But beneath that, she is quick to fear. There is an undercurrent of turmoil, like the fast-beating heart of a tiny little bird, pitter-pattering at 550 beats per minute.
After all, sparrows are fragile, flighty creatures, susceptible to predators and misplaced trust. They are easily vulnerable, and fall victim to capture. They are delicate and easy to injure, often at the mercy of those around them.
My mother’s blood pressure runs high; her anxiety levels are typically even higher. With a world so small, everything within it is assigned a greater value – and therefore a greater risk. And with little to lose, no loss is small.
“So scary!” my mother exclaims to nearly everything. The things she is frightened of are innumerable and, at times, ridiculous. Like a bird, she senses danger in everything, always on high alert for potential threats. She worries when we travel, when we embark on soft adventure tours, when we try a new food or even go to doctors for tests. Allergies can spring up anywhere, bad news could be around the corner, and accidents happen.
“I’m a big chicken,” she will freely admit, meek and defiant all at once.
But we tease her about this, my siblings and I, and her own siblings in turn. And we troll her, taking courage from her fear. Choosing to do the opposite of what she would, to not be like her. Instead of WWMD standing for “What would mum do?”, I would ask “What wouldn’t mum do?” and make that my course.
Her reactions are sometimes even more fun than the risks we take, a perturbed furrow in her brow and the frantic slapping of her hand against my arm in disapproval as she worriedly repeats my name and says, “Don’t tell me these things; you scare me!”
I have gone skydiving, ridden a horse up a volcano, travelled alone internationally, moved across the country sight unseen. I have gotten tattoos and piercings, partied hard in several senses, and dated recklessly. I have chased a career dream and taken risks with it, left a perfectly acceptable marriage in the hopes of finding something more, pursued greater stages and the public eye, and I push beyond my comfort zone daily … because these are not things my mother would do.

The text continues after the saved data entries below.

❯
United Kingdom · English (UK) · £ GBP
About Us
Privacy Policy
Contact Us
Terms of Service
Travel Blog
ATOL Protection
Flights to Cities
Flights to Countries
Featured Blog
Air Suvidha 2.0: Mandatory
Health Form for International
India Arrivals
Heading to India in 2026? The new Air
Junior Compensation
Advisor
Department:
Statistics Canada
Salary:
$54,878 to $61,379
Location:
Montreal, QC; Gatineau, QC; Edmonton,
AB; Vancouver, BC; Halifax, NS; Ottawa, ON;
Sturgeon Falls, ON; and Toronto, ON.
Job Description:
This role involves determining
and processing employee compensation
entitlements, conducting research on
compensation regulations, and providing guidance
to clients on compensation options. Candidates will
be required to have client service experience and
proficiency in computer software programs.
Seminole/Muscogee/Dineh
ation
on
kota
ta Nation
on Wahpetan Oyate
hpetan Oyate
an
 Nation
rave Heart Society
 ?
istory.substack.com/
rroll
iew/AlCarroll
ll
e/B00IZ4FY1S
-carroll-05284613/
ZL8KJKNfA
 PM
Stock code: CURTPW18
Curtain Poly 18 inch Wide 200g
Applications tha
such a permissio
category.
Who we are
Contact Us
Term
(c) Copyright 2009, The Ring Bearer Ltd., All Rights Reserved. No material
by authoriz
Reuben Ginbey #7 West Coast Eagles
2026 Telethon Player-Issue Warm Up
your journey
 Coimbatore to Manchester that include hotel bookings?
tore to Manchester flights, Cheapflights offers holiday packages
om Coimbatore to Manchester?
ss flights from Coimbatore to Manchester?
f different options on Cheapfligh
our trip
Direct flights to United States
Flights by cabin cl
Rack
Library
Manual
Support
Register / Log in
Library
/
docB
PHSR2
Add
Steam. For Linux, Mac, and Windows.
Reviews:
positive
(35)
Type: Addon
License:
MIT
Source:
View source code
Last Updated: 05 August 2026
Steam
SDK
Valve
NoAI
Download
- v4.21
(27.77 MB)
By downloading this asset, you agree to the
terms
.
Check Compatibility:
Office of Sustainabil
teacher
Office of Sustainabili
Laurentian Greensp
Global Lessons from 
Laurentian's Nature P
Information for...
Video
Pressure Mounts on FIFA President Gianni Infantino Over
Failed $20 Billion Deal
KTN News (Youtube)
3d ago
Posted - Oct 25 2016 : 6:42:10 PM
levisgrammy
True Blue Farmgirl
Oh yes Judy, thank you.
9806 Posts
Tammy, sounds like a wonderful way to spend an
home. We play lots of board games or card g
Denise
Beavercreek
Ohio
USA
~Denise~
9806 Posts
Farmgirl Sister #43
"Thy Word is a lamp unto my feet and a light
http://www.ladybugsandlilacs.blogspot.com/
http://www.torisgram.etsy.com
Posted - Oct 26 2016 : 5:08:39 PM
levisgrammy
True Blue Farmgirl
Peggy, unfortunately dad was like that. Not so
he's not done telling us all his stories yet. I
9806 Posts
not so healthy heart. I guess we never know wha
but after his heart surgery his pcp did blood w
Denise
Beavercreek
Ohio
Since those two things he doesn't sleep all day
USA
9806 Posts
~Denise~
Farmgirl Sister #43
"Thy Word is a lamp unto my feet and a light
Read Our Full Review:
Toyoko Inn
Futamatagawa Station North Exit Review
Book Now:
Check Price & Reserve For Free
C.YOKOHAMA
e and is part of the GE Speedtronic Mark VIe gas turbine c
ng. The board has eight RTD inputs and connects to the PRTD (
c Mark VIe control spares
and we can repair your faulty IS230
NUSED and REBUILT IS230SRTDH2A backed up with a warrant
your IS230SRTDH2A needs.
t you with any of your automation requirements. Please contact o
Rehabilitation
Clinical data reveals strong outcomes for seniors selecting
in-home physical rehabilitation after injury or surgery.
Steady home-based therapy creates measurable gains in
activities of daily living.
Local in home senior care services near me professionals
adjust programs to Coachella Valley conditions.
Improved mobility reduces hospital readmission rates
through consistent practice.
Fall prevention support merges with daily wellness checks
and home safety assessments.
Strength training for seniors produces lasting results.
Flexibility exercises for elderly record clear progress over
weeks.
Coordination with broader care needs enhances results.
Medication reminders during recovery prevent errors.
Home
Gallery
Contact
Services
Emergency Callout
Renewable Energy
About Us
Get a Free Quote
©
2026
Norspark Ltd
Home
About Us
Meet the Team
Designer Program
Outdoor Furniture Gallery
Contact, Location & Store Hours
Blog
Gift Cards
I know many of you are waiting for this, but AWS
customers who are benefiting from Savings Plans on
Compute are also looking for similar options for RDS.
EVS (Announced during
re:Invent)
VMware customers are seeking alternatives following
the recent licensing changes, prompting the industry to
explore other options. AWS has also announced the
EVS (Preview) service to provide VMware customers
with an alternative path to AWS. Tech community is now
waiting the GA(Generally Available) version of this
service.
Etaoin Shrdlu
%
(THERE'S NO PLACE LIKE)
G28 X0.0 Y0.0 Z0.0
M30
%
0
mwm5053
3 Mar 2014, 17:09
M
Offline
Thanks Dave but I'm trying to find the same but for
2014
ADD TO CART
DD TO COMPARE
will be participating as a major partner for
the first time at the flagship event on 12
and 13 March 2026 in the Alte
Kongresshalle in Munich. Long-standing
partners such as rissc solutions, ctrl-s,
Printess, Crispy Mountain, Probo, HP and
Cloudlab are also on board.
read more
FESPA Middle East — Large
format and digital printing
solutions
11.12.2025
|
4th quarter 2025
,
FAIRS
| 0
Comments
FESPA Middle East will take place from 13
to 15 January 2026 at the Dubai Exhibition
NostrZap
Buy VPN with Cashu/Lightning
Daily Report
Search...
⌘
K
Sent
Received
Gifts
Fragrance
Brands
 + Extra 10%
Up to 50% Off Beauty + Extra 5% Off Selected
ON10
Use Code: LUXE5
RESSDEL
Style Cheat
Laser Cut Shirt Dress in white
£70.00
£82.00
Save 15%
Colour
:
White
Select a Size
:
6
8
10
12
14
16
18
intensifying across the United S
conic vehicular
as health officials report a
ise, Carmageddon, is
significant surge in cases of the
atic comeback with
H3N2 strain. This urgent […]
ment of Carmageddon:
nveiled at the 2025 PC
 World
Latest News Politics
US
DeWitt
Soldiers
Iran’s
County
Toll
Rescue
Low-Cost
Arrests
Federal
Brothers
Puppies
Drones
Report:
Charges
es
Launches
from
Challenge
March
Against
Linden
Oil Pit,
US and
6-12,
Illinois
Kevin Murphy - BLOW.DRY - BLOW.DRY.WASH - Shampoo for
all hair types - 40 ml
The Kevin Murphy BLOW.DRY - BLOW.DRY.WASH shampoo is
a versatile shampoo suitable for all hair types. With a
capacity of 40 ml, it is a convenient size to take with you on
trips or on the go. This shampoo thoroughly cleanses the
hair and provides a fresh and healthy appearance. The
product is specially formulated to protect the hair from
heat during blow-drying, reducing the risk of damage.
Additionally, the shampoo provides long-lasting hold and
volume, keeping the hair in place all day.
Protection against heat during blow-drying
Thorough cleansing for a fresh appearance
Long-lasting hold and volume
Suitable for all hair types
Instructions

I take road trips frequently, and exhilarate in driving fast, while she will not even drive on the highway.
Quick merges and high speeds frighten her, and years of experience on the ever-expanding, increasingly congested local roads on Long Island have not changed that a whit. She will take Route 25 – a traffic light- and speed trap-plagued multilane monstrosity that runs through nearly all of the island – before she will hop on the expressway.
“It’s the scenic route!” she says, jokingly. “It doesn’t add much more time.”
“That’s just me, though,” she adds. To us, she says, “Take the best way to where you need to go and don’t be afraid. Just be careful. But don’t be like me – don’t be scared.”
I have not been.
My mother is a sparrow. And because she is, I am not.
Most mothers try to be role models, to lead by example. They do their best to give their families something to look up to, struggling always to provide the best.
Mine took an entirely different approach, and for a time, I judged her for it. I thought her weak and small, emotional and unforceful. I actively sought out things to do that she would not, even if they were stupid, steering into extremes to be unlike her.
I venerated my dad. I have written a lot about my father. My father the chef, my father the adult immigrant, my father the scholar, my father the adventurer. There is no denying the impact his presence and example has had on my life. She did not want me to be like her, so I elevated what he is, what he has done, for lack of another role model. I see him from the distance of a pedestal, an aspirational figure. However, he remains out of reach in order to stay in this position.
My mother, on the other hand, I keep close. She is accessible, constant. Her love has never wavered, and was never a thing we had to reach for. It was just there, something I took for granted the majority of my life. From this proximal vantage point, I can examine in high definition all of her human flaws and foibles, the quirks and fears that she would laughingly put before us as she cautioned, “Don’t be like me.”
And so I am not.
But what I realise now, as an adult, is that her self-deprecating catchphrase, delivered with a jocular smile, was not one borne of poor self-esteem. It was quite the opposite.
It was a clever, adaptive way to deal with Type A overachievers like me. A subtle way to say that it is OK not to be perfect, OK not to be fully on my game all the time. That being vulnerable would not affect my intrinsic value, and I do not have to be so hard on myself. After all, if I did not love her less for her shortcomings, why would she if the roles were reversed?
It was a roadblock to keep me on my path. It gave me the courage to take the road less travelled if it was more direct to my goals, and the resourcefulness to seek alternatives if the way ahead was not clear.
In her sacrifices and nurturing, she taught me the importance of self-care. In her constancy and attachment to the home, she gave me the freedom to go. In her humility and eschewal of the limelight, she showed me how to shine. And in her fear, she taught me to be brave.
Perhaps brave enough to be a sparrow.